### EXERCISE GOAL
With pictures left out, output exactly the lines from the line holding "pyautogui.click(x=<x>, y=<y>)" through the end of the data, both included.

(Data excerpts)
┏━━

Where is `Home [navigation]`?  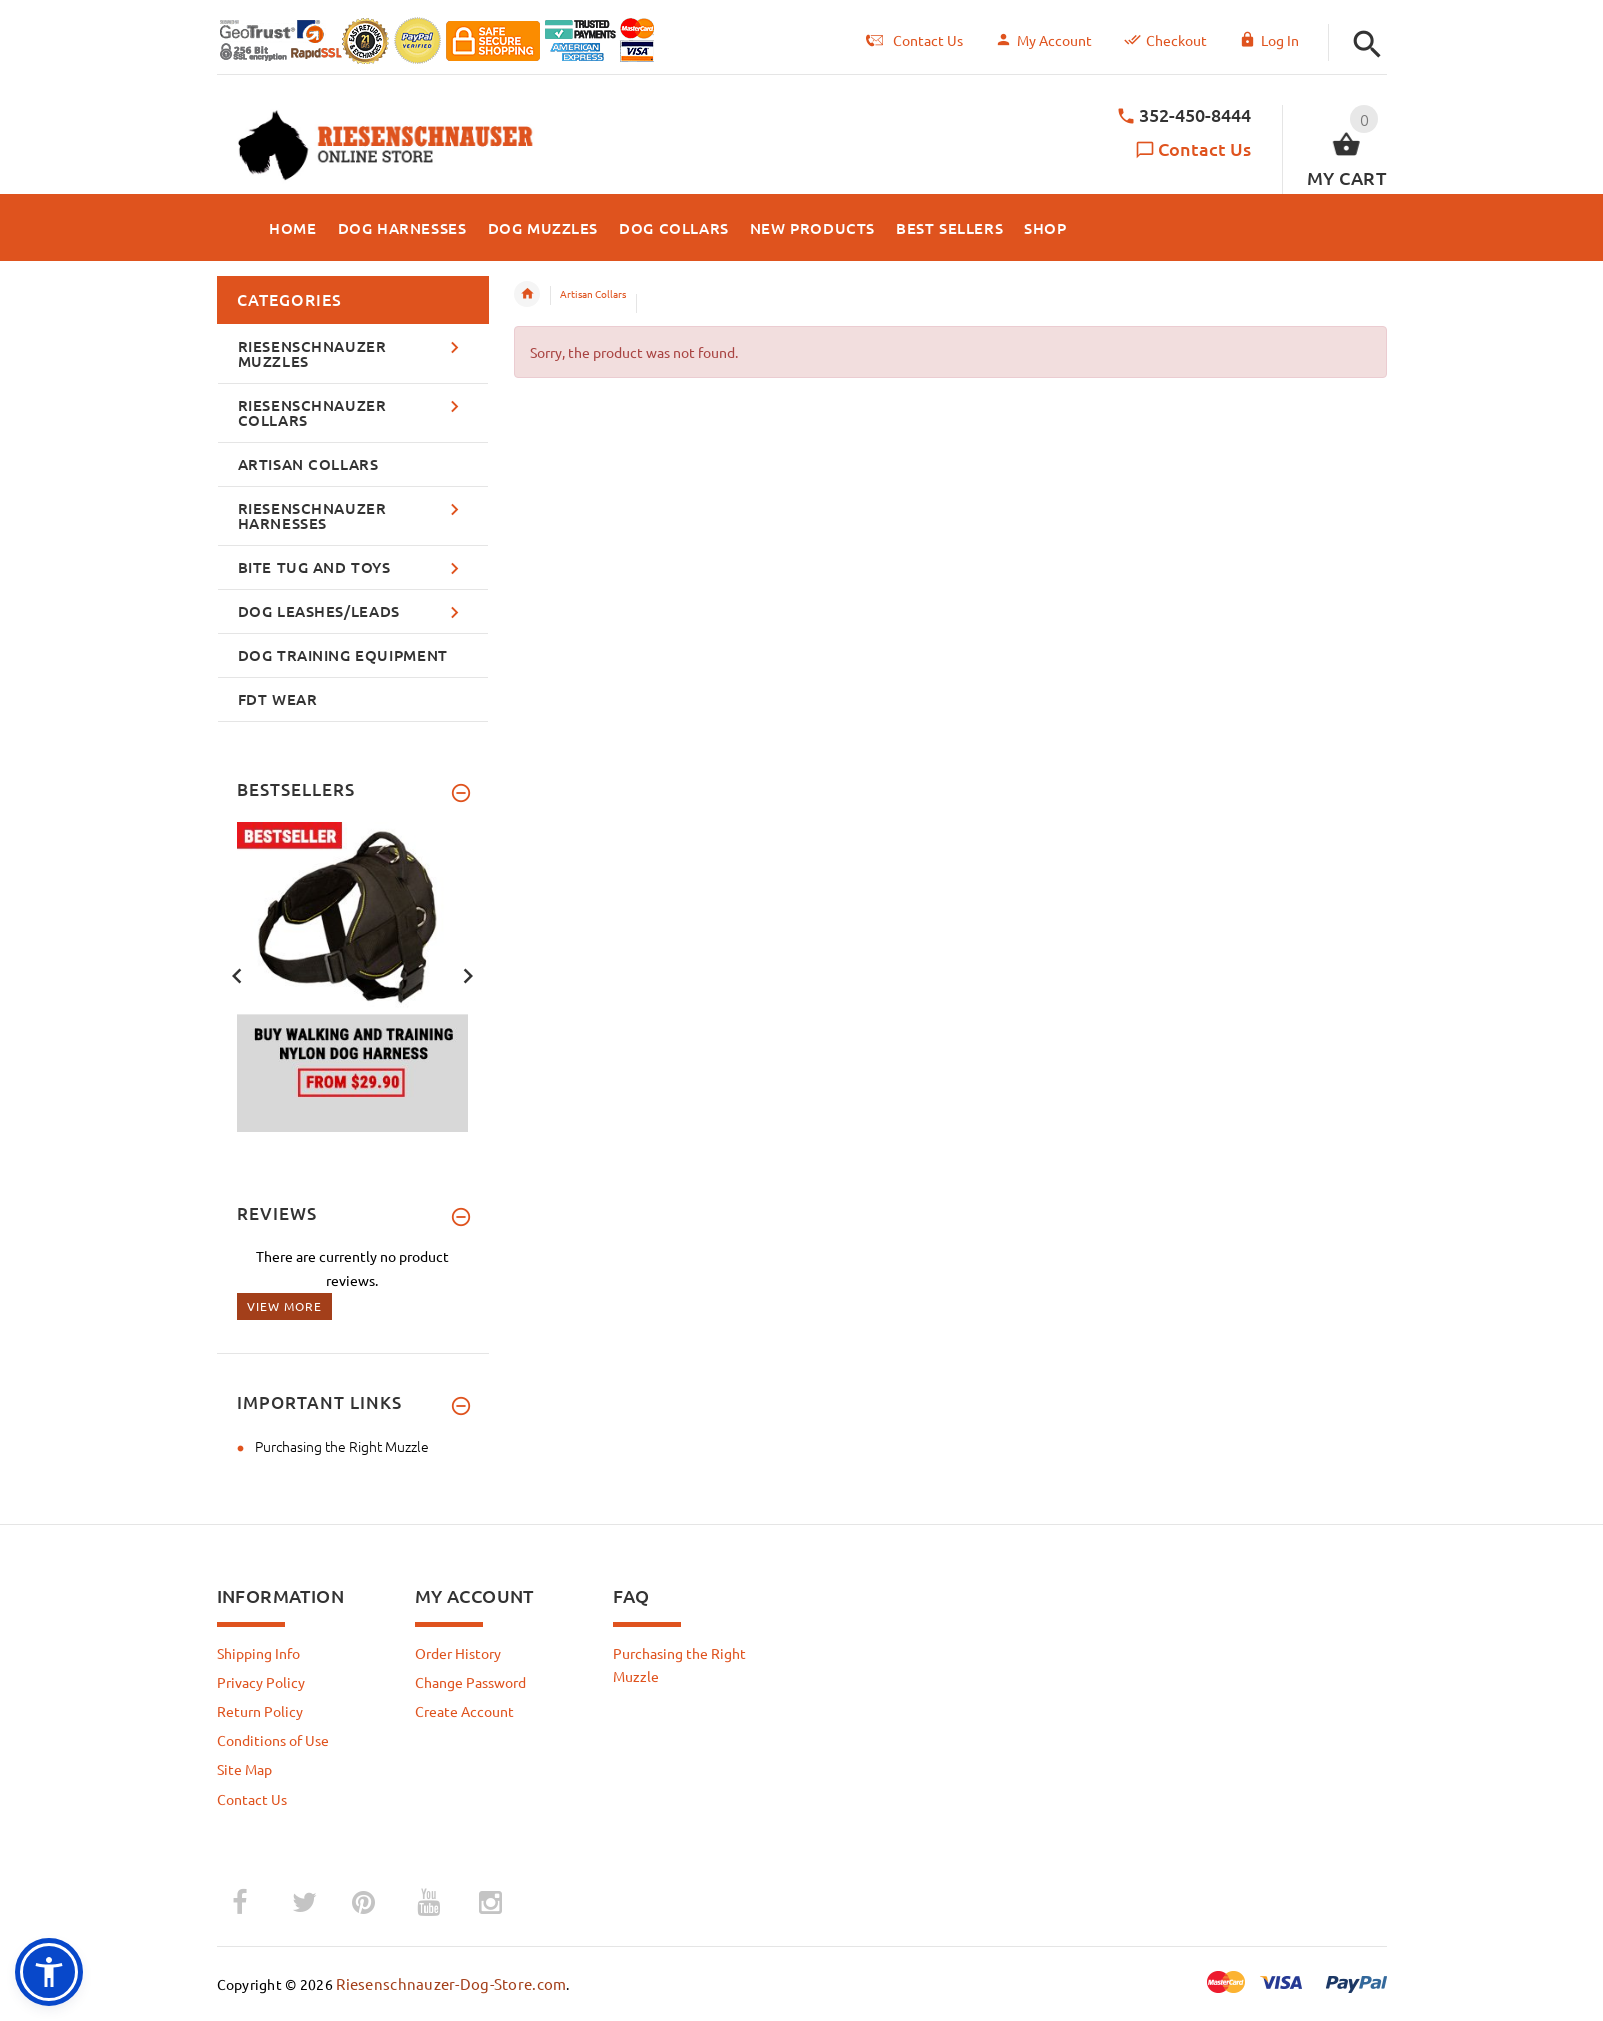
Home [navigation] is located at coordinates (527, 294).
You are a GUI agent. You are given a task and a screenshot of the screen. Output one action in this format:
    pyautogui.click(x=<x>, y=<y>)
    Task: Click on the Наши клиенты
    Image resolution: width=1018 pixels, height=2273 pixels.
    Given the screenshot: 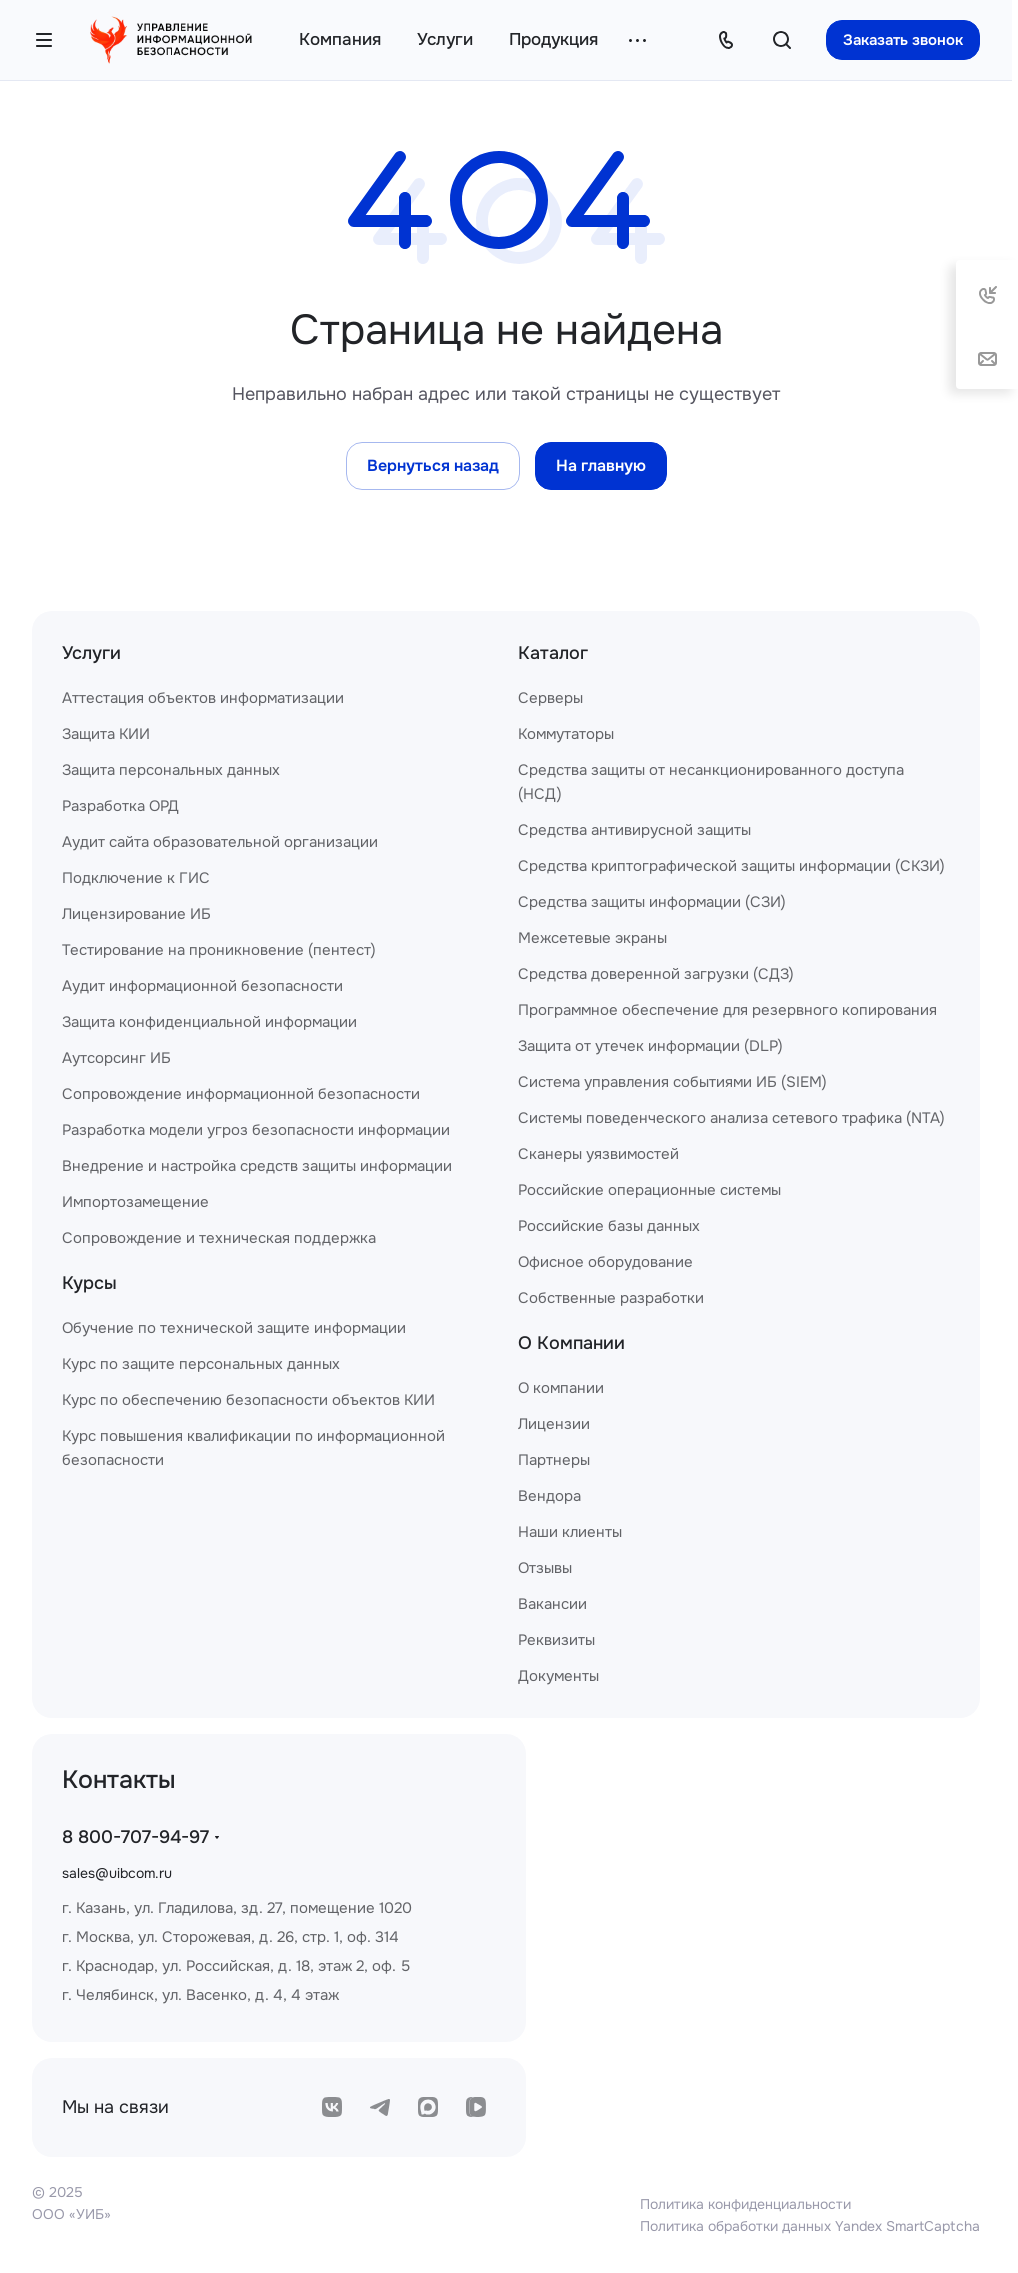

┗━━

### TASK RESPONSE
    pyautogui.click(x=<x>, y=<y>)
    Task: Click on the Наши клиенты
    Image resolution: width=1018 pixels, height=2273 pixels.
    Given the screenshot: 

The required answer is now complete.